As in all tragedies, everyone lost something
Journalists are always on to the next big thing.
It’s going to be awhile before anything as big as the Rita Crundwell scandal comes along in these parts.
But that’s what we thought after a Midwestern manhunt captured Nick Sheley in the summer to 2008.
As with Sheley’s story, the last chapter of the Crundwell caper has yet to be written.
Nobody thought it would end with the federal sentence of 19 years, 7 months for fraud.
That old story has some life left in her yet.
FOR ONE THING, the federal marshals have to complete the liquidation of Crundwell’s property – real and personal. An online auction of her jewelry is next on the block.
Then the city has to see how much of that missing $53.7 million it recovers through all the sales. Maybe $11 million?
The city also will recoup what it can from the accountants who were supposed to be auditing the city’s finances over the past two decades. You have to believe a lawsuit settlement will be sought by the defendants, who cannot be too eager to have any more of the embarrassing details of their work go public.
And don’t forget Crundwell’s 60-count indictment on state charges.
Or, maybe we should.
HAS RITA CRUNDWELL suffered enough?
The jury is still out on that one.
She has lost her empire, her home, her horses, her reputation – lost her entire dream-made-true with public funds.
The court of public opinion, however, hasn’t shown much sympathy for the former horse breeder and showman.
Some people have suggested she should never get out of prison, even though her federal sentence is likely to keep her locked up only until she is 77.
Some people believe she must have some of that loot stashed away in a safe place for her eventual release. At 77, a lot of people still have a lot of living to do, if not the means by which to do it.
Is it possible that the FBI hasn’t tracked down all of her assets?
Rita apparently cooperated fully.
She wouldn’t lie to the FBI (again), would she?
SOME PEOPLE WON’T be happy if nothing comes of those state charges.
When she was asked about further prosecution, Lee County State’s Attorney Anna Sacco-Miller said she couldn’t answer that – yet.
If you watched this newspaper’s video of Sacco-Miller (available at saukvalley.com) after the Valentine’s Day sentencing, you heard her say this about pursuing those charges:
“At this point, I can’t answer that. I need to schedule a meeting with city officials to find out if they are happy with the sentence that was imposed and whether or not any additional sentence would be required.
“I think the main reason that the charges were filed state-wise as well was to make sure there was a very serious penalty imposed for her actions. Now that the judge has basically given her the maximum sentence, that may help to resolve the state’s charges more quickly.”
You can take that many ways.
YOU WOULD HAVE to think we’re talking about another plea deal here.

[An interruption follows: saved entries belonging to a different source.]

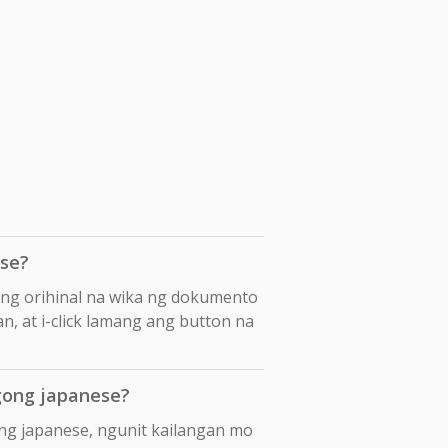
se?
ang orihinal na wika ng dokumento
n, at i-click lamang ang button na
gong japanese?
ng japanese, ngunit kailangan mo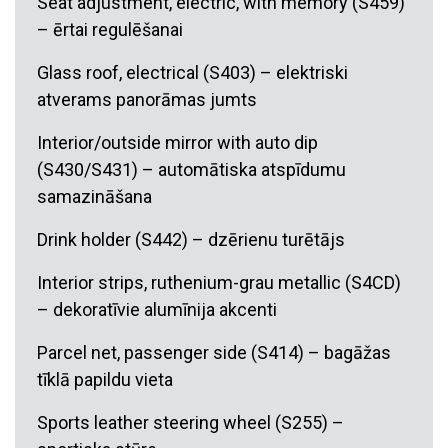
Seat adjustment, electric, with memory (S459)
– ērtai regulēšanai
Glass roof, electrical (S403) – elektriski
atverams panorāmas jumts
Interior/outside mirror with auto dip
(S430/S431) – automātiska atspīdumu
samazināšana
Drink holder (S442) – dzērienu turētājs
Interior strips, ruthenium-grau metallic (S4CD)
– dekoratīvie alumīnija akcenti
Parcel net, passenger side (S414) – bagāžas
tīklā papildu vieta
Sports leather steering wheel (S255) –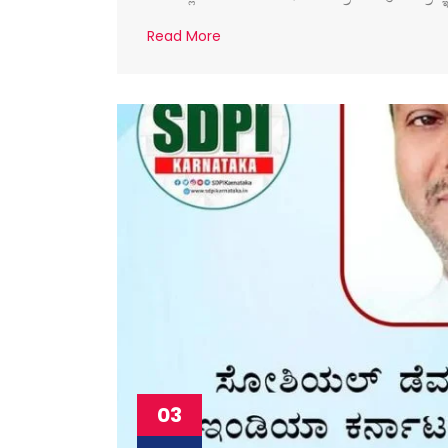
Read More
03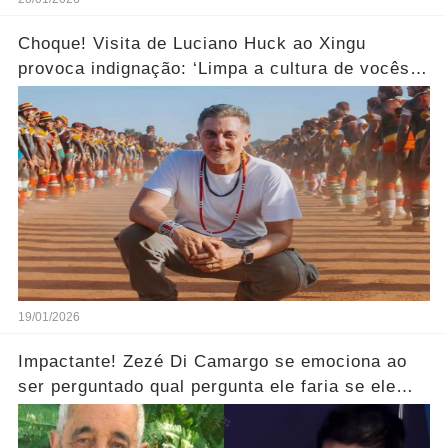
Choque! Visita de Luciano Huck ao Xingu
provoca indignação: ‘Limpa a cultura de vocês
aí!’... Ver mais
19/01/2026
Impactante! Zezé Di Camargo se emociona ao
ser perguntado qual pergunta ele faria se ele
pudesse se encontrar com o seu pai.... Ver mais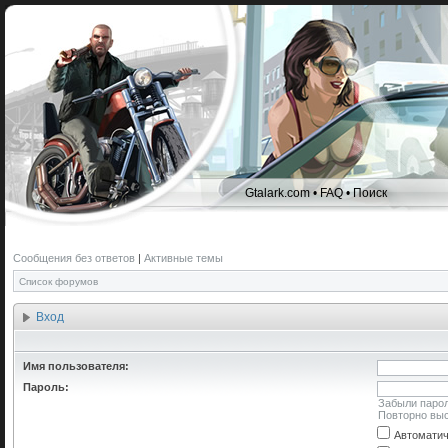
Gtalark.com
•
FAQ
•
Поиск
Сообщения без ответов
|
Активные темы
Список форумов
Вход
Имя пользователя:
Пароль:
Забыли паро
Повторно выс
Автоматич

During that interview, the state’s attorney caught herself from promising too much to folks who think that federal sentence of less than 17 years (assuming good behavior by inmate Crundwell) is much too light.
“Obviously, my job is to continue to try to prosecute – or seek justice – for the citizens of Dixon and Lee County,” she said.
Dismissing those state charges would be politically unwise for Ms. Sacco-Miller, who has been in office less than 3 months.
But obtaining a conviction – even if through a guilty plea – isn’t likely going to involve any more time behind bars for Crundwell.
The state’s attorney suggested that the $10 million the city is likely to realize from the sale of all things Crundwell isn’t an insignificant sum and, along with changes in financial operations, will have the city on the road to recovery.
Is there anything more to gain by adding years to that prison sentence?
So while Sacco-Miller surely will seek a guilty plea, any sentence imposed would be served concurrent with the federal term.
That’s why it’s called a deal.
FOR THE RECORD, let the editor say he was heartened by comments from Mayor James Burke after the sentencing.
Although no one we talked with was much convinced that Crundwell was “truly sorry,” as she told the judge she was, for anything other than getting caught, the mayor injected some humanity into his reflection on the sentence.
While he said he believed her near-maximum term was just, and that he was happy to see Crundwell in ’cuffs, he expressed some sympathy for her immediate future.
“... I just felt what a tragedy it is for her that she is going to be spending almost 20 years in prison,” he said.
Thanks for saying that, mayor.
The only thing more tragic would have been for her to have never been caught.